Friday, February 5, 2010

Added Value

I have been listing some stamps in my store at http://stamped.ecrater.com and doing a little research about the stamps as I usually do. As I stated before I am not an expert and I do think I should have something interesting to state about each stamp. But that's another subject. As I was doing my research I found out something I wasn't expecting.

I had several stamps where the price of the stamp was written in a strange manner. Well, at least in a manner I was not used to seing on stamps. They would have the amount written as an addition. Take a look at the picture on the left (the commemorative Turkish postage stamp for the 100th anniversary of the foundation of the Red Crescent). See what I mean? 60+10 kuruĊŸ.

It turns out these kinds of stamps are called an added value stamp. At least that is the closest I can translate it as. What the added amount (like the +10 at the end) is about is a donation taken from people who buy the stamps in order to donate it to humanitarian causes. In this case the Turkish Postal Services was collecting the money to donate it to two separate humanitarian aid organizations: the Red Crescent and the Child Protection Services. The Red Crescent would get 75% of the collected amount (that is the added value, the +10 portion of the stamp price) and the Child Protection Services received the remaining 25%.

The Red Crescent is the organization that provides humanitarian aid in case of natural disasters and war. They provide temporary shelter, food, medical aid to victims. The Child Protection Services primarily takes care of orphans and in general helps children in need of help.

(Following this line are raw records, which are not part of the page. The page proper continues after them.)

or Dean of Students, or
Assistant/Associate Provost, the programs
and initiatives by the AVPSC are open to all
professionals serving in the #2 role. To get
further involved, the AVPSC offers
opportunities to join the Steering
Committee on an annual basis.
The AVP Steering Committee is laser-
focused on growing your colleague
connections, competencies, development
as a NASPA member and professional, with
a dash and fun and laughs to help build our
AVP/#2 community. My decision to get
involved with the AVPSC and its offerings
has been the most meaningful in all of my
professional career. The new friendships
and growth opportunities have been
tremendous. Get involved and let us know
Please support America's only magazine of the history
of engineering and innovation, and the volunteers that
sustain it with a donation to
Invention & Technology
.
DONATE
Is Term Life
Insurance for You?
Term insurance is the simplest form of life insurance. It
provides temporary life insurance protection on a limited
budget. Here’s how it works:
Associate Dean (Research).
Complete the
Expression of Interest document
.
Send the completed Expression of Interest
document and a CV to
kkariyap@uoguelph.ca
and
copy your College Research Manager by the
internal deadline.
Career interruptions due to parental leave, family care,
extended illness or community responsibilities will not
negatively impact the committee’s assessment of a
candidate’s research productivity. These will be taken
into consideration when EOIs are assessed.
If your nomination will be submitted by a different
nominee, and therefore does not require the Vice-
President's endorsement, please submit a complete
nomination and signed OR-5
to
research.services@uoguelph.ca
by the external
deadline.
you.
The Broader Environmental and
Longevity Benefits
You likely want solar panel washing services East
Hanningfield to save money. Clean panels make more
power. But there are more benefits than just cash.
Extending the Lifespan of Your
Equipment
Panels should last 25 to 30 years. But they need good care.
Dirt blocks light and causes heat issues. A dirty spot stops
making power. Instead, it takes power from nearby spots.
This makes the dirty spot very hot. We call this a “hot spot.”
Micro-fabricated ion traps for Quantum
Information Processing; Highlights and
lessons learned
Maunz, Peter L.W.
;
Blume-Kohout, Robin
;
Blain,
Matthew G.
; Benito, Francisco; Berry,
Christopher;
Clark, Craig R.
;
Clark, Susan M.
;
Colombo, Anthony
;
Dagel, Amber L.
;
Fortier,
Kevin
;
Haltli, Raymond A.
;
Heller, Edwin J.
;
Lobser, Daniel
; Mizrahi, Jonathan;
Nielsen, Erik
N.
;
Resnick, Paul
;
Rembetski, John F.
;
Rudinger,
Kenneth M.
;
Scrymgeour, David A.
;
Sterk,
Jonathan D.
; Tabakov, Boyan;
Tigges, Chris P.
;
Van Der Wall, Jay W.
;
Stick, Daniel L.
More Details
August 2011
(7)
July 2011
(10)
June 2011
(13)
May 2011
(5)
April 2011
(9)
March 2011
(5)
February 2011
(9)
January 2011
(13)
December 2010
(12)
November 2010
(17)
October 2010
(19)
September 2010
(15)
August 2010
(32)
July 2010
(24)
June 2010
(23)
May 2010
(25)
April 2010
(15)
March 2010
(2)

I discovered that Turkish Postal Services have been printing such stamps since 1958 twice a year. So not every stamp that came out had these added values. No wonder I have not noticed this before. They are not the most common. But even in 1981 they were printing such stamps (see the Turkish postage stamp printed in honor of 1981 International Year Of Disabled Persons declared as such by the United Nations.) I do suspect in this case however the probably donated the added value to help the disabled people rather than the other humanitarian causes. But that is just a guess on my part. Probably need me to look more into it.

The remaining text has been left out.